Palmetto Health, USC School of Medicine acquire state’s first mobile simulation lab
Palmetto Health and the University of South Carolina School of Medicine joined forces to open a Simulation Center in 2008. Nearly six years to the date after the training headquarters for regional medical personnel was opened, Palmetto Health and USC School of Medicine unveiled their latest venture — one with wheels this time.
Doctors, students and members of the community were invited Tuesday to tour the Simulation Center’s brand-new SimCOACH. The mobile simulation laboratory is the first of its kind in the state to be used for hands-on training.
Hospital officials think the addition of the SimCOACH will result in fewer errors made in patient care, lower costs and lives saved as medical and emergency personnel become proficient in their skills before interacting with patients.

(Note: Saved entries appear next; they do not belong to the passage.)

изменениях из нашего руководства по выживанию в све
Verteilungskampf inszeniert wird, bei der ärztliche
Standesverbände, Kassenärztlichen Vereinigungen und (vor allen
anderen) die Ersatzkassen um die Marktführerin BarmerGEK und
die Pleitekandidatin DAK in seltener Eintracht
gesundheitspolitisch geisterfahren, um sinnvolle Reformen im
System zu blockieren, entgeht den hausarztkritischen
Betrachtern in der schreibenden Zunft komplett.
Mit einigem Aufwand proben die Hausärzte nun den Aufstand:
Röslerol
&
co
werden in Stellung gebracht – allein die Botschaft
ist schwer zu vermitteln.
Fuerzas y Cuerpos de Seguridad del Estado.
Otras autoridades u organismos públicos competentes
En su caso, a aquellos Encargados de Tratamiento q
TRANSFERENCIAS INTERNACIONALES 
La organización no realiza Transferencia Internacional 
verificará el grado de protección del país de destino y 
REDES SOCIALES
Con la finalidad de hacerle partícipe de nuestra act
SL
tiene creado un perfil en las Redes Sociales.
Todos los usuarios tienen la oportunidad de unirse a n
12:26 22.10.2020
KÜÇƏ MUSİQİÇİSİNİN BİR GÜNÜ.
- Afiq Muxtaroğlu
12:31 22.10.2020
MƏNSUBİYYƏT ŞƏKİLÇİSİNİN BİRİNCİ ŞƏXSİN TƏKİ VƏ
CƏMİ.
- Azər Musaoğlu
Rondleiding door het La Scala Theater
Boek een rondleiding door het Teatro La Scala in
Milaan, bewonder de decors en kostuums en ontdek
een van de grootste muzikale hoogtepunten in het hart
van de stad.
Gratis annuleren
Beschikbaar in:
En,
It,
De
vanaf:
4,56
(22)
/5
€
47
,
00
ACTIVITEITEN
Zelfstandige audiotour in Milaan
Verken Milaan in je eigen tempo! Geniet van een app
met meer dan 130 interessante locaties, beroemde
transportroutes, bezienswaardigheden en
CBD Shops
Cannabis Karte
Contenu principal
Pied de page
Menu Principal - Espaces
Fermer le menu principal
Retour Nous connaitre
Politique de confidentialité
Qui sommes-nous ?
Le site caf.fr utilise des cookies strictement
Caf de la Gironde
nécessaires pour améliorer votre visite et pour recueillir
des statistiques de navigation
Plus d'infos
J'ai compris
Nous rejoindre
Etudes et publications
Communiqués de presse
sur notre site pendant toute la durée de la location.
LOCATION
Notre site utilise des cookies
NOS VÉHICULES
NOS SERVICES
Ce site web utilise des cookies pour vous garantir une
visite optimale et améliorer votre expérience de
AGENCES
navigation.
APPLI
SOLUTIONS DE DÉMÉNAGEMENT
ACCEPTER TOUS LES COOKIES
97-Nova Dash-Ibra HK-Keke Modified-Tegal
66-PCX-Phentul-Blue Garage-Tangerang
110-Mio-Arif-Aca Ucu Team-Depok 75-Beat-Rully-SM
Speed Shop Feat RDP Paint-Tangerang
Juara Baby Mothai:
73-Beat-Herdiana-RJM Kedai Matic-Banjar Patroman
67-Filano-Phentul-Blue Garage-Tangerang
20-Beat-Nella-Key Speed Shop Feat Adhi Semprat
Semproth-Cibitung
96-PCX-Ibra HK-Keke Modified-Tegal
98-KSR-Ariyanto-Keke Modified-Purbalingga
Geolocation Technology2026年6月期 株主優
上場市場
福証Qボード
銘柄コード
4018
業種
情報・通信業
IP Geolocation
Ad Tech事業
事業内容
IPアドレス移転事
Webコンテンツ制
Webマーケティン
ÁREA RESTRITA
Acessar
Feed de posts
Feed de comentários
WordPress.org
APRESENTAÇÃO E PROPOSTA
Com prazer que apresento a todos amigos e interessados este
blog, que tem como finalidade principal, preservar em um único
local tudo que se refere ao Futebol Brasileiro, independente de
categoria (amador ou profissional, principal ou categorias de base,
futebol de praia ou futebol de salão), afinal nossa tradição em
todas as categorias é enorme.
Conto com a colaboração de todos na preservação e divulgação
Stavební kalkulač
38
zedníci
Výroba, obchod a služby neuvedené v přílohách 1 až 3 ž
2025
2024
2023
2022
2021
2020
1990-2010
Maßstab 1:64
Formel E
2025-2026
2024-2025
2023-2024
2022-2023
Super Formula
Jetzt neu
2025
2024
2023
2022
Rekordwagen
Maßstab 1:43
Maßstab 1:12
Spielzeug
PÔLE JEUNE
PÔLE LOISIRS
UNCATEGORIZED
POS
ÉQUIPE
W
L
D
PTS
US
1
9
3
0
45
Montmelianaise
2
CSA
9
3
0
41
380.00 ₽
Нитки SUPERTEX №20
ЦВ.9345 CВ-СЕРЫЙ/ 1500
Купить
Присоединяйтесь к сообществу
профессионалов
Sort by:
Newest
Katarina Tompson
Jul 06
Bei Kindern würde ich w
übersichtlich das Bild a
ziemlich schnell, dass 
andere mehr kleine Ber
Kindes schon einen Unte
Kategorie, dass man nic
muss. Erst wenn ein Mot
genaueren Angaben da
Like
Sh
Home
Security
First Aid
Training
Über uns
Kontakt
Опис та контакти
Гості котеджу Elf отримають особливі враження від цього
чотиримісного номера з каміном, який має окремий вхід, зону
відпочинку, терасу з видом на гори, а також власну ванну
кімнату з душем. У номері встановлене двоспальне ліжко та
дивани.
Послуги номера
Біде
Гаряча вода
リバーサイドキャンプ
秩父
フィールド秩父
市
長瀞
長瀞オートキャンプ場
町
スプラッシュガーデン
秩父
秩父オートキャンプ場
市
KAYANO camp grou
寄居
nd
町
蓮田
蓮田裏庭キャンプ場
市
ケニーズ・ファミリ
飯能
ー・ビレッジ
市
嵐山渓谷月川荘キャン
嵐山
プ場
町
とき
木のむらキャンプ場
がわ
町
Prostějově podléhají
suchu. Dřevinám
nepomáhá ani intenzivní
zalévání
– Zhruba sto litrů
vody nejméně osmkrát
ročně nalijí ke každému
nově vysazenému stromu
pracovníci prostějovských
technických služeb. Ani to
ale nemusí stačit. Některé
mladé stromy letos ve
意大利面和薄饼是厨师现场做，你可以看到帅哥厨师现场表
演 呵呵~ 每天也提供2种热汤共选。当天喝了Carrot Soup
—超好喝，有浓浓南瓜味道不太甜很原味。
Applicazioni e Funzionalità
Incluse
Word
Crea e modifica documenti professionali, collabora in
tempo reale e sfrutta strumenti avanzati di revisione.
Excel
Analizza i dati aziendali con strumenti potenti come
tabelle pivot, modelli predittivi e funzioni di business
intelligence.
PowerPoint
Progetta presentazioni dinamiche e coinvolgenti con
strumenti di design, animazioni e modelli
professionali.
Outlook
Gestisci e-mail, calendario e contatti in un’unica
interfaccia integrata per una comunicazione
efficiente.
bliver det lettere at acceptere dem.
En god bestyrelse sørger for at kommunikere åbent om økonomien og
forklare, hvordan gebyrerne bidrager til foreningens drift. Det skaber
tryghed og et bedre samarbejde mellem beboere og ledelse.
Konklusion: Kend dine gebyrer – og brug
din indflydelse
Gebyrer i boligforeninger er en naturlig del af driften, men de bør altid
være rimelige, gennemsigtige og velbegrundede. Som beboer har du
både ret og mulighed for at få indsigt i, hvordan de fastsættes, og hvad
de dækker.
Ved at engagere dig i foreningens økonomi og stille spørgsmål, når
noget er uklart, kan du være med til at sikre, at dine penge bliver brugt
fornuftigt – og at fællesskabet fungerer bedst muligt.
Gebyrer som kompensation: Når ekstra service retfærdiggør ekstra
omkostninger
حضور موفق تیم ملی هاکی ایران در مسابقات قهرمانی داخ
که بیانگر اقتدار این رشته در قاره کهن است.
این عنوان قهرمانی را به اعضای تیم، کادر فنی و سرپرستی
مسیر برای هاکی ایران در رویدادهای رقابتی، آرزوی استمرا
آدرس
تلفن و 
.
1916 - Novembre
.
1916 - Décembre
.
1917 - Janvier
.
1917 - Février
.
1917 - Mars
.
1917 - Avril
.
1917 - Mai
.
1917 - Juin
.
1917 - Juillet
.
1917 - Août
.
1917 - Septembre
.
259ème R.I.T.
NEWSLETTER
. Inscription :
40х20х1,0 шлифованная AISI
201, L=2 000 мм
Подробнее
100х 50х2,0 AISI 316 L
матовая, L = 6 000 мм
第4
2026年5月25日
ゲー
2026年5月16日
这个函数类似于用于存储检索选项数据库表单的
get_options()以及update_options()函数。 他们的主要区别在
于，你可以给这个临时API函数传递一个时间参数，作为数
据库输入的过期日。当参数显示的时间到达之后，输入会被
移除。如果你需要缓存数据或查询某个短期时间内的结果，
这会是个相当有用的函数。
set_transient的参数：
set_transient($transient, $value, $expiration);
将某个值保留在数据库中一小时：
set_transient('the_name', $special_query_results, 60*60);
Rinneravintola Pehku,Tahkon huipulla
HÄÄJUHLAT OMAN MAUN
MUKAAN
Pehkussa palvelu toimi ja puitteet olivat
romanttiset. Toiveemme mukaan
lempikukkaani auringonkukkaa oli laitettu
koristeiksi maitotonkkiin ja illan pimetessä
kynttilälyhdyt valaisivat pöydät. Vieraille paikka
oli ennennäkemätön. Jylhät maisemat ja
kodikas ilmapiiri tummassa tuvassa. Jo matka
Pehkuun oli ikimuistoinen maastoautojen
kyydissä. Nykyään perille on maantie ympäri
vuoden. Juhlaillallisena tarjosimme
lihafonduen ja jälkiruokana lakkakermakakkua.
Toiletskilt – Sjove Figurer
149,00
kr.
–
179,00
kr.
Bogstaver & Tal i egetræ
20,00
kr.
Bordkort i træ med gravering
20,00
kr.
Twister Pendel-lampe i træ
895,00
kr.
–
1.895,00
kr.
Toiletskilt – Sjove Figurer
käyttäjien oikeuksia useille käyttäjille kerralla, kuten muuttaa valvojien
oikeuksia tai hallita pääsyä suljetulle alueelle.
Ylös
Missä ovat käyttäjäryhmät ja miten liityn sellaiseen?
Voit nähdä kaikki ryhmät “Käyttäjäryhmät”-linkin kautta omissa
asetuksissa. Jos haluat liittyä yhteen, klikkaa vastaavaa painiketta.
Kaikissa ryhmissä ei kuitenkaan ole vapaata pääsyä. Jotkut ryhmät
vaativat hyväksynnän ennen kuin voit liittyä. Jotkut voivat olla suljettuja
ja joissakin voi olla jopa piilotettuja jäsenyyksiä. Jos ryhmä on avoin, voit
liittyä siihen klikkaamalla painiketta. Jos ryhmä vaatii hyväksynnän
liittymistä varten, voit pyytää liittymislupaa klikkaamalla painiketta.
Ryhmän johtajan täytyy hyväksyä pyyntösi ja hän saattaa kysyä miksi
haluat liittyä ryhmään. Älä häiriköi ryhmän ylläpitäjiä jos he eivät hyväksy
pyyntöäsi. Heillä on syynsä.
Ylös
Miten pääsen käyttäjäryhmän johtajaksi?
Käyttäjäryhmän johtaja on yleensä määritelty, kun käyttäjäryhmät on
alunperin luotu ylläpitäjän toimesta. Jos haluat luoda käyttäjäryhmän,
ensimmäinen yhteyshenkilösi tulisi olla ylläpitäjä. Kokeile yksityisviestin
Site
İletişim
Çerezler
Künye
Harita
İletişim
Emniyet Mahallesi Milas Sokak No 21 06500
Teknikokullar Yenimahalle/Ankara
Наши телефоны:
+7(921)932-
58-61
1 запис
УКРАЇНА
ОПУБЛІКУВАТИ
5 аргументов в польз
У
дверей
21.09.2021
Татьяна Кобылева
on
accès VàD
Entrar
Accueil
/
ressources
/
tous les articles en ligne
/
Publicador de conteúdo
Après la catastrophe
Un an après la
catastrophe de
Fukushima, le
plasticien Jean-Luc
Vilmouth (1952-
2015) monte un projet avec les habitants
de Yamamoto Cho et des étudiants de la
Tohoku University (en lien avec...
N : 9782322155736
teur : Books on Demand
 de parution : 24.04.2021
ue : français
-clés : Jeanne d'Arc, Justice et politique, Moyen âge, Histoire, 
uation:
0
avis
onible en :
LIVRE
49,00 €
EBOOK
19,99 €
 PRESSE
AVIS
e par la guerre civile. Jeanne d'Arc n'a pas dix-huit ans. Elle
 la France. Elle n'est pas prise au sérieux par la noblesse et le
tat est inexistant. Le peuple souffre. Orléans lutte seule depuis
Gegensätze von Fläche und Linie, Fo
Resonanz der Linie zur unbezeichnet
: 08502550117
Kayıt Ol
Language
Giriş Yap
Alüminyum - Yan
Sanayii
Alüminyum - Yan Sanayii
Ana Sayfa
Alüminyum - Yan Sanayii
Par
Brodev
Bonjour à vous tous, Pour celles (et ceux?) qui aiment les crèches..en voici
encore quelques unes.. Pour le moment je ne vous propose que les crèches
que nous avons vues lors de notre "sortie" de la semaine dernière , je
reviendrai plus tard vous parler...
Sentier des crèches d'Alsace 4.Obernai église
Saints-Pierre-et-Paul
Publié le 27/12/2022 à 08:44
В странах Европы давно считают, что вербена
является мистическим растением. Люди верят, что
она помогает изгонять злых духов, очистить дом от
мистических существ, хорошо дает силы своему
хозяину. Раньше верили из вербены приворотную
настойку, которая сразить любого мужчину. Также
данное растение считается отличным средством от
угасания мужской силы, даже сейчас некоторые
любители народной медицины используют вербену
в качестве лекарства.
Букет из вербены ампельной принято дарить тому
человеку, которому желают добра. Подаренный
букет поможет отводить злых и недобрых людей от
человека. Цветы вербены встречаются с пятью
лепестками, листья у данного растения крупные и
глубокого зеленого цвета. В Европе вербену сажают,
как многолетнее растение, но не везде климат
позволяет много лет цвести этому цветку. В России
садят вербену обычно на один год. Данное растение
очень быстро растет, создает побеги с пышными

“Simulation medicine helps ensure Palmetto Health’s physicians and caregivers, as well as those throughout the Midlands region, are well prepared to provide the highest quality, safest care, and ultimately, the best patient experience,” said Palmetto Health CEO Charles Beaman.
The SimCOACH was made possible through a significant contribution made by an anonymous donor. CAE Healthcare and Bank of America also made donations.
Dr. Eric Brown, medical director of the Simulation Center, said Monday’s unveiling of the SimCOACH was the culmination of three years of work to bring this unique opportunity to Columbia. He recalled visualizing such an endeavor after driving by an 18-wheeler one day and thanked those who helped bring his vision to life.
“It’s all about collaboration … and community health,” he said.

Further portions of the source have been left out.